**Assigned task:** Your response should consist solely of the lines from the one containing "김성환 기후에너지환경부 장관, 출입기자단과 간담회" through the final line of the entries, repeated exactly.

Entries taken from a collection
========================================

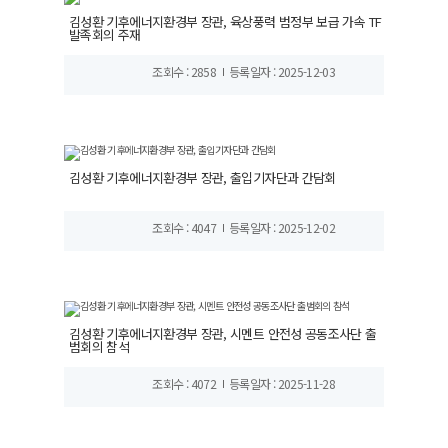
김성환 기후에너지환경부 장관, 육상풍력 범정부 보급 가속 TF
발족회의 주재
조회수 : 2858
등록일자 : 2025-12-03
김성환 기후에너지환경부 장관, 출입기자단과 간담회
조회수 : 4047
등록일자 : 2025-12-02
김성환 기후에너지환경부 장관, 시멘트 안전성 공동조사단 출
범회의 참석
조회수 : 4072
등록일자 : 2025-11-28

========================================

**Task output:**
김성환 기후에너지환경부 장관, 출입기자단과 간담회
조회수 : 4047
등록일자 : 2025-12-02
김성환 기후에너지환경부 장관, 시멘트 안전성 공동조사단 출
범회의 참석
조회수 : 4072
등록일자 : 2025-11-28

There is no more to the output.